#### WHAT YOU ARE ASKED TO DO:
Only the pictures are to be left out; the listing itself is repeated exactly.

#### INPUT RECORDS:
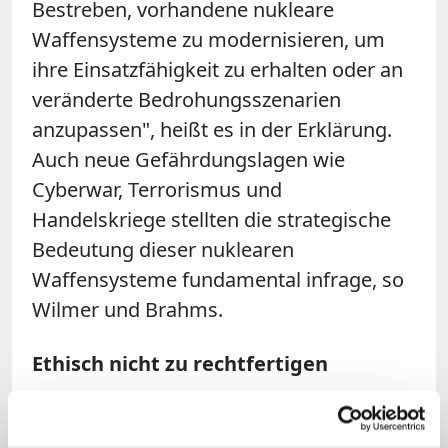
Bestreben, vorhandene nukleare
Waffensysteme zu modernisieren, um
ihre Einsatzfähigkeit zu erhalten oder an
veränderte Bedrohungsszenarien
anzupassen", heißt es in der Erklärung.
Auch neue Gefährdungslagen wie
Cyberwar, Terrorismus und
Handelskriege stellten die strategische
Bedeutung dieser nuklearen
Waffensysteme fundamental infrage, so
Wilmer und Brahms.
Ethisch nicht zu rechtfertigen
Beide erinnern daran, dass für die
katholische und die evangelische Kirche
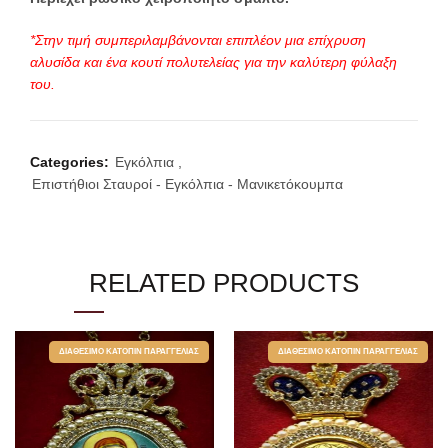
*Στην τιμή συμπεριλαμβάνονται επιπλέον μια επίχρυση
αλυσίδα και ένα κουτί πολυτελείας για την καλύτερη φύλαξη
του.
Categories:
Εγκόλπια
,
Επιστήθιοι Σταυροί - Εγκόλπια - Μανικετόκουμπα
RELATED PRODUCTS
ΔΙΑΘΈΣΙΜΟ ΚΑΤΌΠΙΝ ΠΑΡΑΓΓΕΛΊΑΣ
ΔΙΑΘΈΣΙΜΟ ΚΑΤΌΠΙΝ ΠΑΡΑΓΓΕΛΊΑΣ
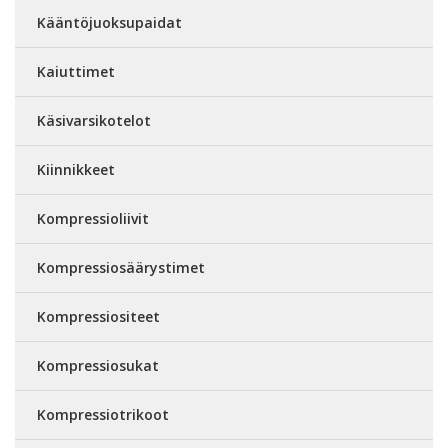
Kääntöjuoksupaidat
Kaiuttimet
Käsivarsikotelot
Kiinnikkeet
Kompressioliivit
Kompressiosäärystimet
Kompressiositeet
Kompressiosukat
Kompressiotrikoot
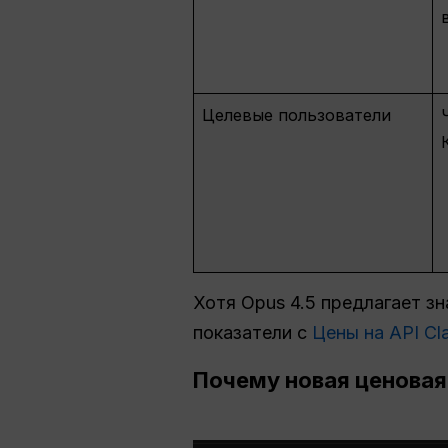
Целевые пользователи
Хотя Opus 4.5 предлагает з
показатели с
Цены на API Cl
Почему новая ценовая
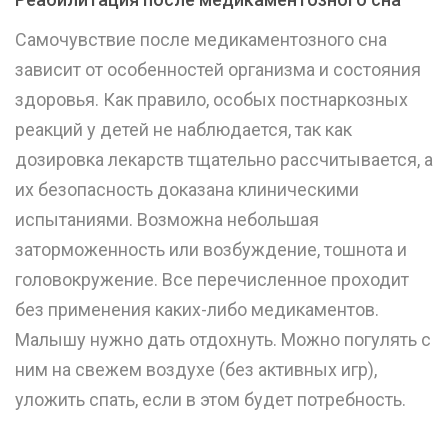
Самочувствие после медикаментозного сна
зависит от особенностей организма и состояния
здоровья. Как правило, особых постнаркозных
реакций у детей не наблюдается, так как
дозировка лекарств тщательно рассчитывается, а
их безопасность доказана клиническими
испытаниями. Возможна небольшая
заторможенность или возбуждение, тошнота и
головокружение. Все перечисленное проходит
без применения каких-либо медикаментов.
Малышу нужно дать отдохнуть. Можно погулять с
ним на свежем воздухе (без активных игр),
уложить спать, если в этом будет потребность.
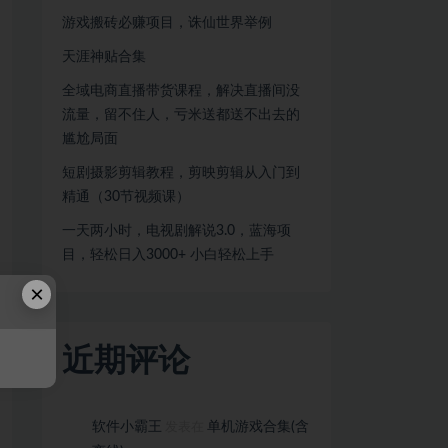
游戏搬砖必赚项目，诛仙世界举例
天涯神贴合集
全域电商直播带货课程，解决直播间没
流量，留不住人，亏米送都送不出去的
尴尬局面
短剧摄影剪辑教程，剪映剪辑从入门到
精通（30节视频课）
一天两小时，电视剧解说3.0，蓝海项
目，轻松日入3000+ 小白轻松上手
×
近期评论
软件小霸王
单机游戏合集(含
发表在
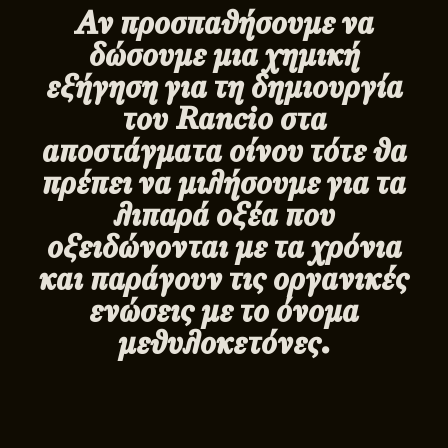
Αν προσπαθήσουμε να
δώσουμε μια χημική
εξήγηση για τη δημιουργία
του
Rancio
στα
αποστάγματα οίνου τότε θα
πρέπει να μιλήσουμε για τα
λιπαρά οξέα που
οξειδώνονται με τα χρόνια
και παράγουν τις οργανικές
ενώσεις με το όνομα
μεθυλοκετόνες.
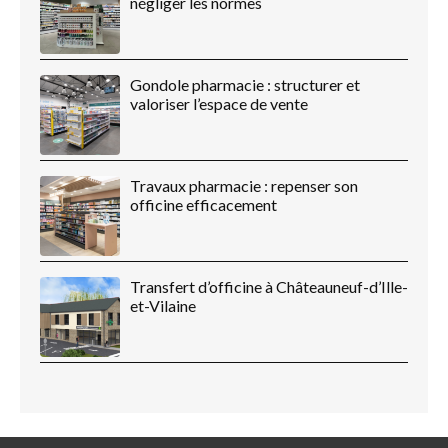
négliger les normes
Gondole pharmacie : structurer et
valoriser l’espace de vente
Travaux pharmacie : repenser son
officine efficacement
Transfert d’officine à Châteauneuf-d’Ille-
et-Vilaine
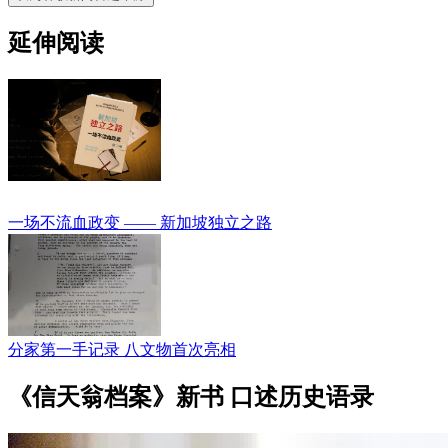
延伸阅读
一场不流血政变 —— 新加坡独立之路
分家第一手记录 八文物首次亮相
《信天翁档案》新书 口述历史语录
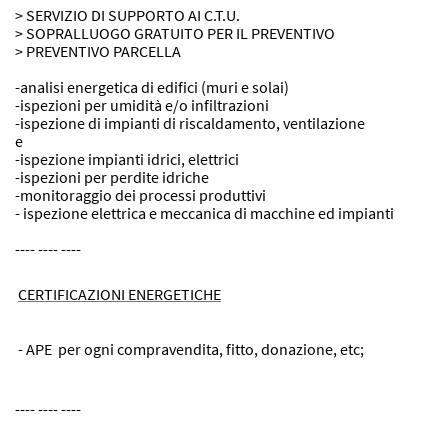
> SERVIZIO DI SUPPORTO AI C.T.U.
> SOPRALLUOGO GRATUITO PER IL PREVENTIVO
> PREVENTIVO PARCELLA
-analisi energetica di edifici (muri e solai)
-ispezioni per umidità e/o infiltrazioni
-ispezione di impianti di riscaldamento, ventilazione
e
climatizzazione
-ispezione impianti idrici, elettrici
-ispezioni per perdite idriche
-monitoraggio dei processi produttivi
- ispezione elettrica e meccanica di macchine ed impianti
-
i
---- ---- ----
CERTIFICAZIONI ENERGETICHE
- APE per ogni compravendita, fitto, donazione, etc;
---- ---- ----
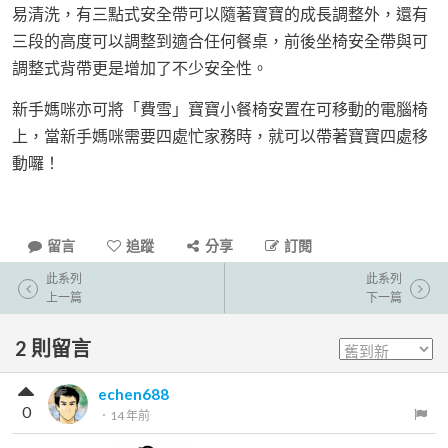
易清洗，有三點式安全帶可以隨著寶寶的成長調整外，還有
三段的高度可以調整到適合任何餐桌，前後坐椅安全帶與可
調整式背帶更是增加了不少安全性。
新手媽咪亦可將「費雪」寶寶小餐椅安置在可移動的電腦椅
上，當新手媽咪需要四處忙家務時，就可以帶著寶寶四處移
動囉！
留言
追蹤
分享
訂閱
此系列
此系列
上一篇
下一篇
2
則留言
echen688
0
．
14 年前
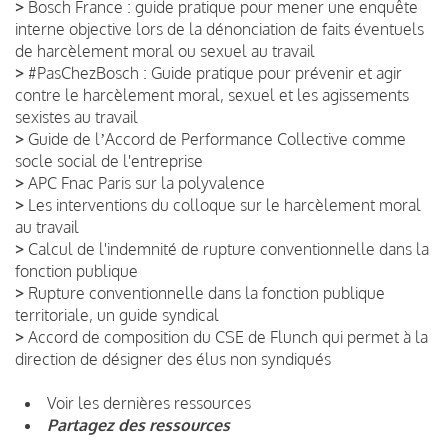
>
Bosch France : guide pratique pour mener une enquête
interne objective lors de la dénonciation de faits éventuels
de harcèlement moral ou sexuel au travail
>
#PasChezBosch : Guide pratique pour prévenir et agir
contre le harcèlement moral, sexuel et les agissements
sexistes au travail
>
Guide de lʼAccord de Performance Collective comme
socle social de l'entreprise
>
APC Fnac Paris sur la polyvalence
>
Les interventions du colloque sur le harcèlement moral
au travail
>
Calcul de l'indemnité de rupture conventionnelle dans la
fonction publique
>
Rupture conventionnelle dans la fonction publique
territoriale, un guide syndical
>
Accord de composition du CSE de Flunch qui permet à la
direction de désigner des élus non syndiqués
Voir les dernières ressources
Partagez des ressources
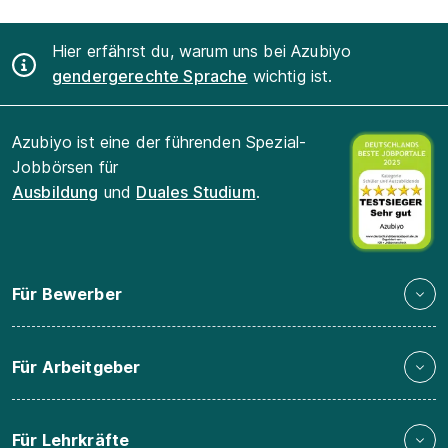
Hier erfährst du, warum uns bei Azubiyo
gendergerechte Sprache
wichtig ist.
Azubiyo ist eine der führenden Spezial-
Jobbörsen für
Ausbildung
und
Duales Studium
.
Für Bewerber
Für Arbeitgeber
Für Lehrkräfte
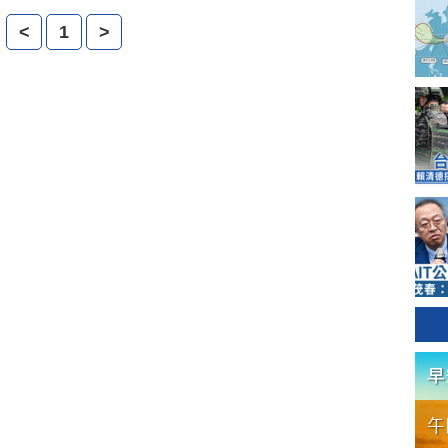
員。
尼官員扣押，中華民國外交部請駐印尼代表處交涉後，團
<
1
>
天被發回，全部團員也在今天如期返回台灣。今天消息傳
立委呼籲印尼政府不要屈從中共壓力，迫害人權。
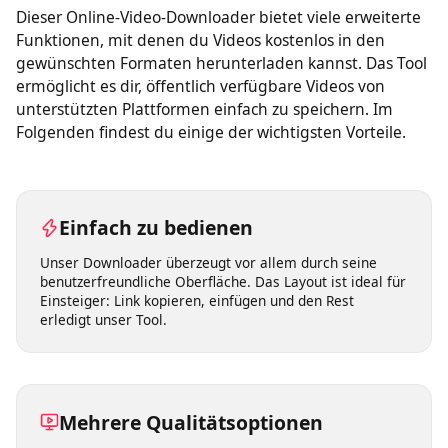
Dieser Online-Video-Downloader bietet viele erweiterte
Funktionen, mit denen du Videos kostenlos in den
gewünschten Formaten herunterladen kannst. Das Tool
ermöglicht es dir, öffentlich verfügbare Videos von
unterstützten Plattformen einfach zu speichern. Im
Folgenden findest du einige der wichtigsten Vorteile.
Einfach zu bedienen
Unser Downloader überzeugt vor allem durch seine
benutzerfreundliche Oberfläche. Das Layout ist ideal für
Einsteiger: Link kopieren, einfügen und den Rest
erledigt unser Tool.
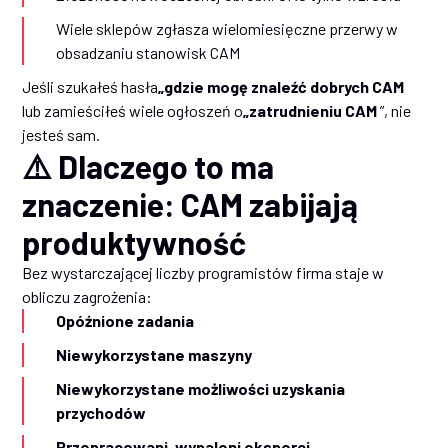
Wiele sklepów zgłasza wielomiesięczne przerwy w
obsadzaniu stanowisk CAM
Jeśli szukałeś hasła
„gdzie mogę znaleźć dobrych CAM
lub zamieściłeś wiele ogłoszeń o
„zatrudnieniu CAM
”, nie
jesteś sam.
⚠️ Dlaczego to ma
znaczenie: CAM zabijają
produktywność
Bez wystarczającej liczby programistów firma staje w
obliczu zagrożenia:
Opóźnione zadania
Niewykorzystane maszyny
Niewykorzystane możliwości uzyskania
przychodów
Przepracowani, wypaleni eksperci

#### WORKED SOLUTION:
Bestreben, vorhandene nukleare
Waffensysteme zu modernisieren, um
ihre Einsatzfähigkeit zu erhalten oder an
veränderte Bedrohungsszenarien
anzupassen", heißt es in der Erklärung.
Auch neue Gefährdungslagen wie
Cyberwar, Terrorismus und
Handelskriege stellten die strategische
Bedeutung dieser nuklearen
Waffensysteme fundamental infrage, so
Wilmer und Brahms.
Ethisch nicht zu rechtfertigen
Beide erinnern daran, dass für die
katholische und die evangelische Kirche
*Στην τιμή συμπεριλαμβάνονται επιπλέον μια επίχρυση
αλυσίδα και ένα κουτί πολυτελείας για την καλύτερη φύλαξη
του.
Categories:
Εγκόλπια
,
Επιστήθιοι Σταυροί - Εγκόλπια - Μανικετόκουμπα
RELATED PRODUCTS
ΔΙΑΘΈΣΙΜΟ ΚΑΤΌΠΙΝ ΠΑΡΑΓΓΕΛΊΑΣ
ΔΙΑΘΈΣΙΜΟ ΚΑΤΌΠΙΝ ΠΑΡΑΓΓΕΛΊΑΣ
Kääntöjuoksupaidat
Kaiuttimet
Käsivarsikotelot
Kiinnikkeet
Kompressioliivit
Kompressiosäärystimet
Kompressiositeet
Kompressiosukat
Kompressiotrikoot
Целевые пользователи
Хотя Opus 4.5 предлагает з
показатели с
Цены на API Cl
Почему новая ценовая
Самочувствие после медикаментозного сна
зависит от особенностей организма и состояния
здоровья. Как правило, особых постнаркозных
реакций у детей не наблюдается, так как
дозировка лекарств тщательно рассчитывается, а
их безопасность доказана клиническими
испытаниями. Возможна небольшая
заторможенность или возбуждение, тошнота и
головокружение. Все перечисленное проходит
без применения каких-либо медикаментов.
Малышу нужно дать отдохнуть. Можно погулять с
ним на свежем воздухе (без активных игр),
уложить спать, если в этом будет потребность.
游戏搬砖必赚项目，诛仙世界举例
天涯神贴合集
全域电商直播带货课程，解决直播间没
流量，留不住人，亏米送都送不出去的
尴尬局面
短剧摄影剪辑教程，剪映剪辑从入门到
精通（30节视频课）
一天两小时，电视剧解说3.0，蓝海项
目，轻松日入3000+ 小白轻松上手
×
近期评论
软件小霸王
单机游戏合集(含
发表在
Αν προσπαθήσουμε να
δώσουμε μια χημική
εξήγηση για τη δημιουργία
του
Rancio
στα
αποστάγματα οίνου τότε θα
πρέπει να μιλήσουμε για τα
λιπαρά οξέα που
οξειδώνονται με τα χρόνια
και παράγουν τις οργανικές
ενώσεις με το όνομα
μεθυλοκετόνες.
négliger les normes
Gondole pharmacie : structurer et
valoriser l’espace de vente
Travaux pharmacie : repenser son
officine efficacement
Transfert d’officine à Châteauneuf-d’Ille-
et-Vilaine
延伸阅读
一场不流血政变 —— 新加坡独立之路
分家第一手记录 八文物首次亮相
《信天翁档案》新书 口述历史语录
> SERVIZIO DI SUPPORTO AI C.T.U.
> SOPRALLUOGO GRATUITO PER IL PREVENTIVO
> PREVENTIVO PARCELLA
-analisi energetica di edifici (muri e solai)
-ispezioni per umidità e/o infiltrazioni
-ispezione di impianti di riscaldamento, ventilazione
e
climatizzazione
-ispezione impianti idrici, elettrici
-ispezioni per perdite idriche
-monitoraggio dei processi produttivi
- ispezione elettrica e meccanica di macchine ed impianti
-
i
---- ---- ----
CERTIFICAZIONI ENERGETICHE
- APE per ogni compravendita, fitto, donazione, etc;
---- ---- ----
易清洗，有三點式安全帶可以隨著寶寶的成長調整外，還有
三段的高度可以調整到適合任何餐桌，前後坐椅安全帶與可
調整式背帶更是增加了不少安全性。
新手媽咪亦可將「費雪」寶寶小餐椅安置在可移動的電腦椅
上，當新手媽咪需要四處忙家務時，就可以帶著寶寶四處移
動囉！
留言
追蹤
分享
訂閱
此系列
此系列
上一篇
下一篇
2
則留言
echen688
0
．
14 年前
>
Bosch France : guide pratique pour mener une enquête
interne objective lors de la dénonciation de faits éventuels
de harcèlement moral ou sexuel au travail
>
#PasChezBosch : Guide pratique pour prévenir et agir
contre le harcèlement moral, sexuel et les agissements
sexistes au travail
>
Guide de lʼAccord de Performance Collective comme
socle social de l'entreprise
>
APC Fnac Paris sur la polyvalence
>
Les interventions du colloque sur le harcèlement moral
au travail
>
Calcul de l'indemnité de rupture conventionnelle dans la
fonction publique
>
Rupture conventionnelle dans la fonction publique
territoriale, un guide syndical
>
Accord de composition du CSE de Flunch qui permet à la
direction de désigner des élus non syndiqués
Voir les dernières ressources
Partagez des ressources
Hier erfährst du, warum uns bei Azubiyo
gendergerechte Sprache
wichtig ist.
Azubiyo ist eine der führenden Spezial-
Jobbörsen für
Ausbildung
und
Duales Studium
.
Für Bewerber
Für Arbeitgeber
Für Lehrkräfte
員。
尼官員扣押，中華民國外交部請駐印尼代表處交涉後，團
<
1
>
天被發回，全部團員也在今天如期返回台灣。今天消息傳
立委呼籲印尼政府不要屈從中共壓力，迫害人權。
Dieser Online-Video-Downloader bietet viele erweiterte
Funktionen, mit denen du Videos kostenlos in den
gewünschten Formaten herunterladen kannst. Das Tool
ermöglicht es dir, öffentlich verfügbare Videos von
unterstützten Plattformen einfach zu speichern. Im
Folgenden findest du einige der wichtigsten Vorteile.
Einfach zu bedienen
Unser Downloader überzeugt vor allem durch seine
benutzerfreundliche Oberfläche. Das Layout ist ideal für
Einsteiger: Link kopieren, einfügen und den Rest
erledigt unser Tool.
Wiele sklepów zgłasza wielomiesięczne przerwy w
obsadzaniu stanowisk CAM
Jeśli szukałeś hasła
„gdzie mogę znaleźć dobrych CAM
lub zamieściłeś wiele ogłoszeń o
„zatrudnieniu CAM
”, nie
jesteś sam.
⚠️ Dlaczego to ma
znaczenie: CAM zabijają
produktywność
Bez wystarczającej liczby programistów firma staje w
obliczu zagrożenia:
Opóźnione zadania
Niewykorzystane maszyny
Niewykorzystane możliwości uzyskania
przychodów
Przepracowani, wypaleni eksperci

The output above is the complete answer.